Your objective. When writing out the entries below, keep only the lines from the line with "l'on est véritablement, à" to the line with "See author's posts", both included, exactly as they are, and leave the pictures aside.

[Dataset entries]
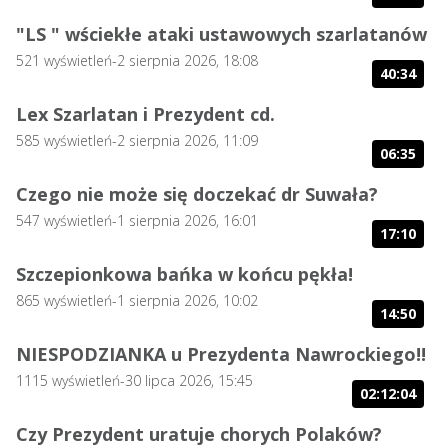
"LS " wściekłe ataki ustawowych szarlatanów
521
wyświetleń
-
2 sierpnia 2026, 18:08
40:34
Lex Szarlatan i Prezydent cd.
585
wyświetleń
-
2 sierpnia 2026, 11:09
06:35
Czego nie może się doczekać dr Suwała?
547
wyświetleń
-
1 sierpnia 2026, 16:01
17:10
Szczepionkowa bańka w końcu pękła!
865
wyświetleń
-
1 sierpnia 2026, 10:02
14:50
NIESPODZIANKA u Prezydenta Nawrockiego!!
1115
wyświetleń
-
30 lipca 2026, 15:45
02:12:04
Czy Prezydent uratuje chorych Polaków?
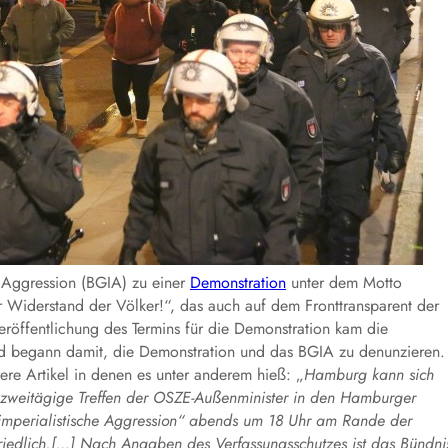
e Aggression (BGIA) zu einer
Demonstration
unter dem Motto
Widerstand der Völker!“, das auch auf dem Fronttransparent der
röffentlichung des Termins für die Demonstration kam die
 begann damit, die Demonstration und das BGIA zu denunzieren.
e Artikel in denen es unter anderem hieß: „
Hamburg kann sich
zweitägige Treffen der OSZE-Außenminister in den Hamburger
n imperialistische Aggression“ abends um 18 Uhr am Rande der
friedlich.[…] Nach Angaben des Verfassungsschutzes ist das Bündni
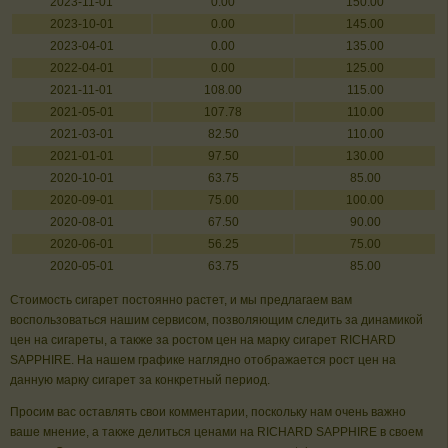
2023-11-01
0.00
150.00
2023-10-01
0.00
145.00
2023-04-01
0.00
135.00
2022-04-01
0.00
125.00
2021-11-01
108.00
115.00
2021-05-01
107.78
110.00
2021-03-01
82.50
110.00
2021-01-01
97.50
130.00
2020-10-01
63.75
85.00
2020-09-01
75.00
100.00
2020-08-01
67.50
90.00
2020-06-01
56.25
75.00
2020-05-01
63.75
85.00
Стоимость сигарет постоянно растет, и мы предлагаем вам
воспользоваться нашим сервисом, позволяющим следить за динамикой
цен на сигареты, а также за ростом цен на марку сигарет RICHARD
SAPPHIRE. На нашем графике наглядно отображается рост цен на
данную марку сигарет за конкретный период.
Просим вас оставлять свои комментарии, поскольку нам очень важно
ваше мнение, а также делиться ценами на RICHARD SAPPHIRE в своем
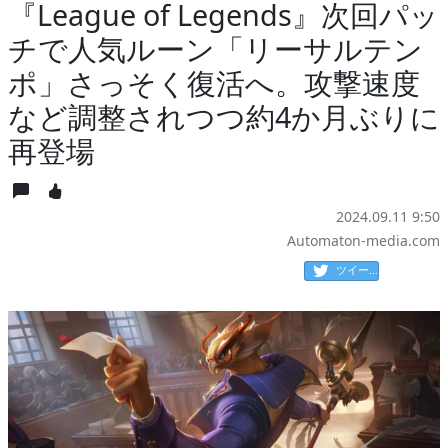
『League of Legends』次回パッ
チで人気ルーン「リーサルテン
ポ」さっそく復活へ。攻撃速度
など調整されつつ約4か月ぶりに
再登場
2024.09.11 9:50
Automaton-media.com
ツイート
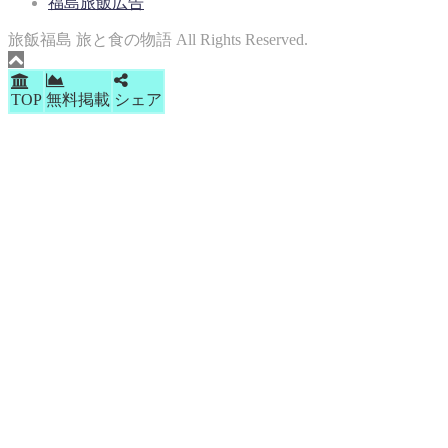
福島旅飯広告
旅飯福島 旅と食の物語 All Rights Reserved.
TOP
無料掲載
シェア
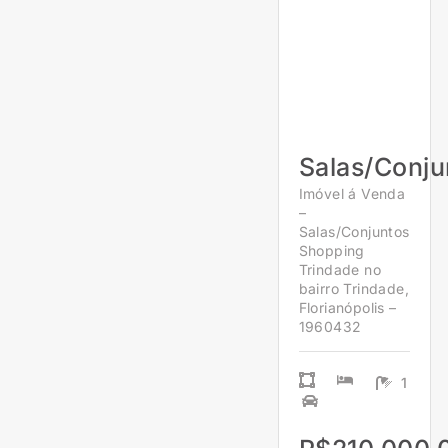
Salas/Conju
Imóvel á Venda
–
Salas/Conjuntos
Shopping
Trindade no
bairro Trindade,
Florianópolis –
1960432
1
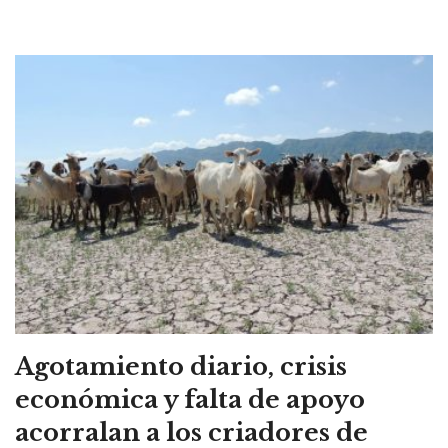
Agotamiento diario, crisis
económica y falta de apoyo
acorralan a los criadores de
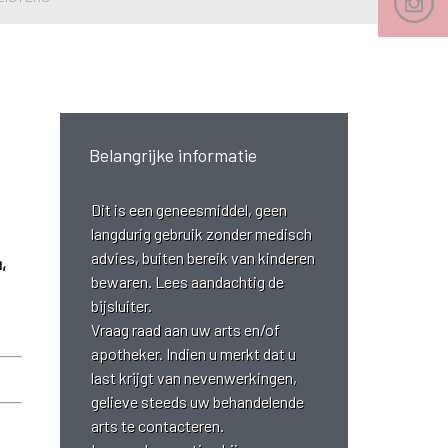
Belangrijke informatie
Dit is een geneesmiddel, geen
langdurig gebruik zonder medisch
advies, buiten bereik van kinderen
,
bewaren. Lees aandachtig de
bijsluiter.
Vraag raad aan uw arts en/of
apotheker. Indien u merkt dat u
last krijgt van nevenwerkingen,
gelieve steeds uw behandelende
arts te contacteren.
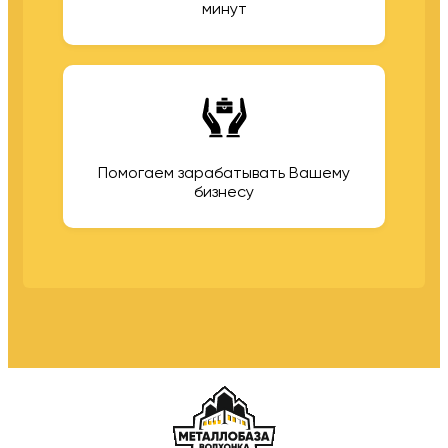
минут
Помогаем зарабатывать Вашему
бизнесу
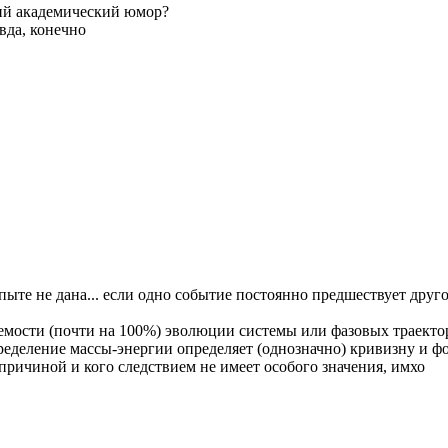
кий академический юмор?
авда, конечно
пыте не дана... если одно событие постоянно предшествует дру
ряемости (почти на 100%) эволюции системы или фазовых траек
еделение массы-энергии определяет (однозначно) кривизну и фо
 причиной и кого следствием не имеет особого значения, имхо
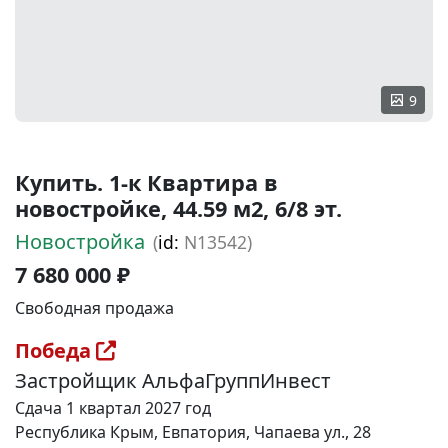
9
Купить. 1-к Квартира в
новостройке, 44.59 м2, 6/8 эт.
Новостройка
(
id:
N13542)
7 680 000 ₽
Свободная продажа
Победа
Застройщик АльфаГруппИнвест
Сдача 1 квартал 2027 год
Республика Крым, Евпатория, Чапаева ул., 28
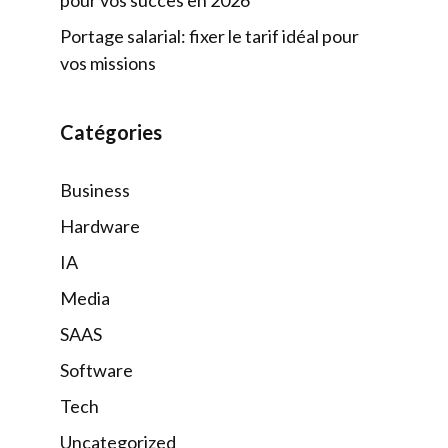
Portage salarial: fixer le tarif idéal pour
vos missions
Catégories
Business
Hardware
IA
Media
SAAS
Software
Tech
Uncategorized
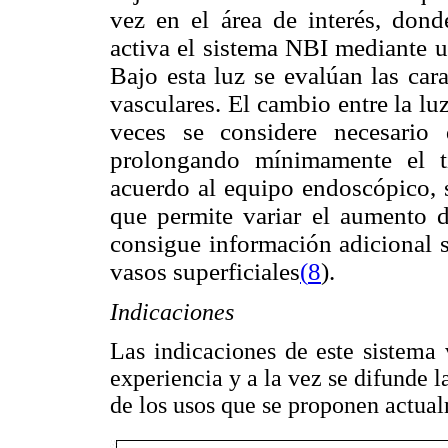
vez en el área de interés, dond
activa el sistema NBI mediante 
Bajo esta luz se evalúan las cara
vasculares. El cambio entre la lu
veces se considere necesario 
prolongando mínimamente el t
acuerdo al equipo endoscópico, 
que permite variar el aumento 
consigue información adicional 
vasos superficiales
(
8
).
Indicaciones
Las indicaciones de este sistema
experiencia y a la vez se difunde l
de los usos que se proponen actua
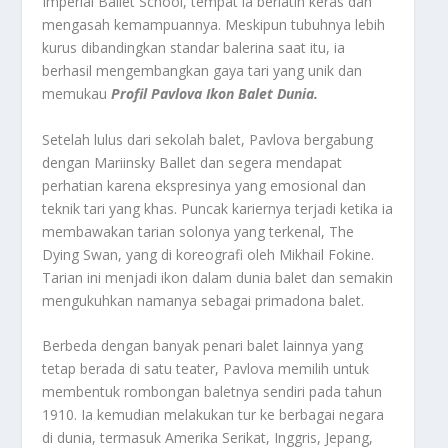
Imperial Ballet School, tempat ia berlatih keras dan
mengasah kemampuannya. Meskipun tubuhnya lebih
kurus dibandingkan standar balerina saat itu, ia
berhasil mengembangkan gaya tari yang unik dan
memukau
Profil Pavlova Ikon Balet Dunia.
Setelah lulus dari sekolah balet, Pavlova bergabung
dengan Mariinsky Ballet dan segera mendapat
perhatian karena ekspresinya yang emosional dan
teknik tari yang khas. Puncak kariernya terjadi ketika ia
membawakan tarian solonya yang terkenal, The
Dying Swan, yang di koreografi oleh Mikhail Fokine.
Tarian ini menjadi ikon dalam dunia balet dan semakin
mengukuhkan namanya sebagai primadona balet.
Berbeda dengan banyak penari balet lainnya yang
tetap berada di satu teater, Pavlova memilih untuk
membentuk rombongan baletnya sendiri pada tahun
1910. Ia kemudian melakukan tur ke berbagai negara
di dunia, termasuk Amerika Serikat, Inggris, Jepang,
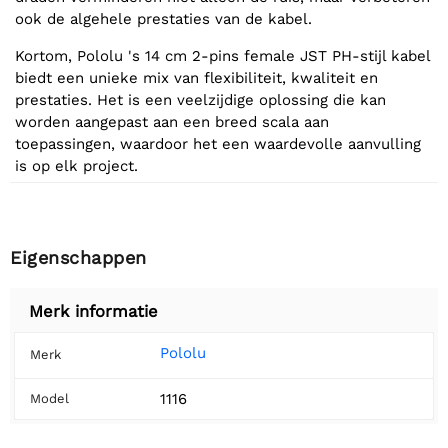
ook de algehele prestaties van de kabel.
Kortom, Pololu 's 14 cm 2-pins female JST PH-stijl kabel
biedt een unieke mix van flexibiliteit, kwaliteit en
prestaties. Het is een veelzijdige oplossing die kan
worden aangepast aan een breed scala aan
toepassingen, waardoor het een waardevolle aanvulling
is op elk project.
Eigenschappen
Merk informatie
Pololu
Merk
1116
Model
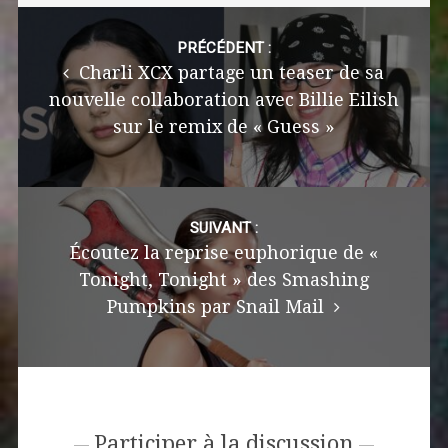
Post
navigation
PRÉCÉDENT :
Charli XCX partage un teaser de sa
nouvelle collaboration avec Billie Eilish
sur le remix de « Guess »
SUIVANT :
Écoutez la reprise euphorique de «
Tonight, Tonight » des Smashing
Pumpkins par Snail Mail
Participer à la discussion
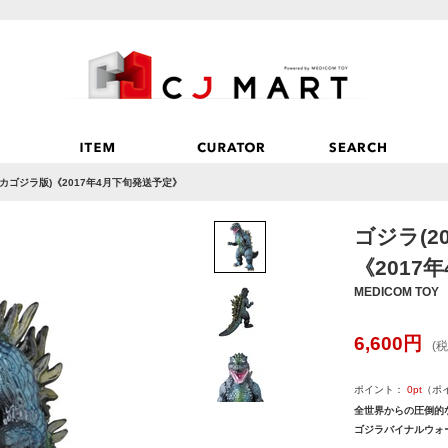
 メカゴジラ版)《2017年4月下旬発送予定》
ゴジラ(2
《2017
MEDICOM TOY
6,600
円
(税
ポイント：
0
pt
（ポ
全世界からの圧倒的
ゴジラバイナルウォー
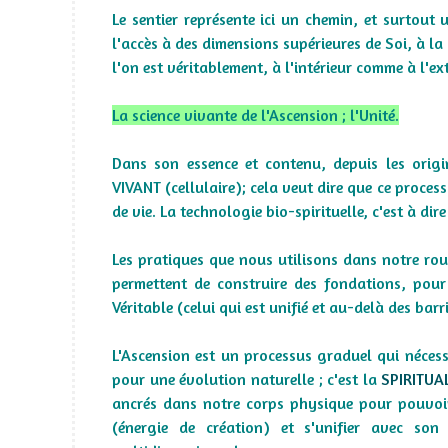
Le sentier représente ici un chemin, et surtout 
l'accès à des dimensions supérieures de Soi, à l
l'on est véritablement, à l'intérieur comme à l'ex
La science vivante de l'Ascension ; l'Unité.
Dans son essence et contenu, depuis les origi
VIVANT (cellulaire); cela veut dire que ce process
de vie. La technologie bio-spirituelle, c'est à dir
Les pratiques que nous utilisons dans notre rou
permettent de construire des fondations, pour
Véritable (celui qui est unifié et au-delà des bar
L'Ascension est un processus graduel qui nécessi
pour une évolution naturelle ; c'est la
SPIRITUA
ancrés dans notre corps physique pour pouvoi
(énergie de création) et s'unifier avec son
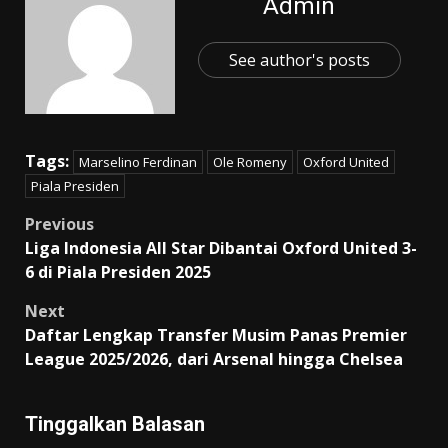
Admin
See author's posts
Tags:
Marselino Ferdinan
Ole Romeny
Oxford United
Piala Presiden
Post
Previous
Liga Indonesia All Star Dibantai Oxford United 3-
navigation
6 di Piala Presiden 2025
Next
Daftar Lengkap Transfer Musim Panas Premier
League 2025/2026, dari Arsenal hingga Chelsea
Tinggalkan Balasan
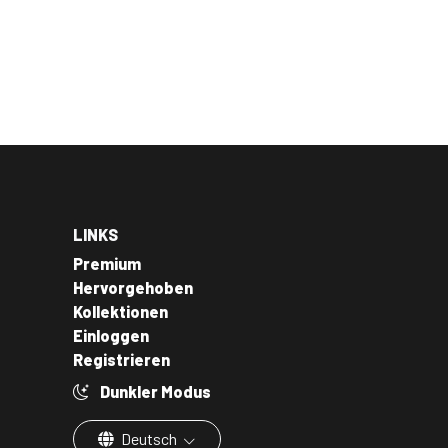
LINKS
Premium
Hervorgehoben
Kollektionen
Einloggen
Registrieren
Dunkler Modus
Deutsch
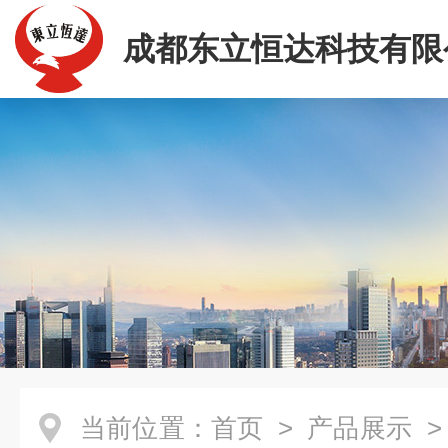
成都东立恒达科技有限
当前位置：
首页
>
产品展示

Result for this task.
l'on est véritablement, à l'intérieur comme à l'ex
La science vivante de l'Ascension ; l'Unité.
Dans son essence et contenu, depuis les origi
VIVANT (cellulaire); cela veut dire que ce process
de vie. La technologie bio-spirituelle, c'est à dir
Les pratiques que nous utilisons dans notre rou
permettent de construire des fondations, pour
Véritable (celui qui est unifié et au-delà des bar
L'Ascension est un processus graduel qui nécessi
pour une évolution naturelle ; c'est la
SPIRITUA
ancrés dans notre corps physique pour pouvoi
(énergie de création) et s'unifier avec son
Admin
See author's posts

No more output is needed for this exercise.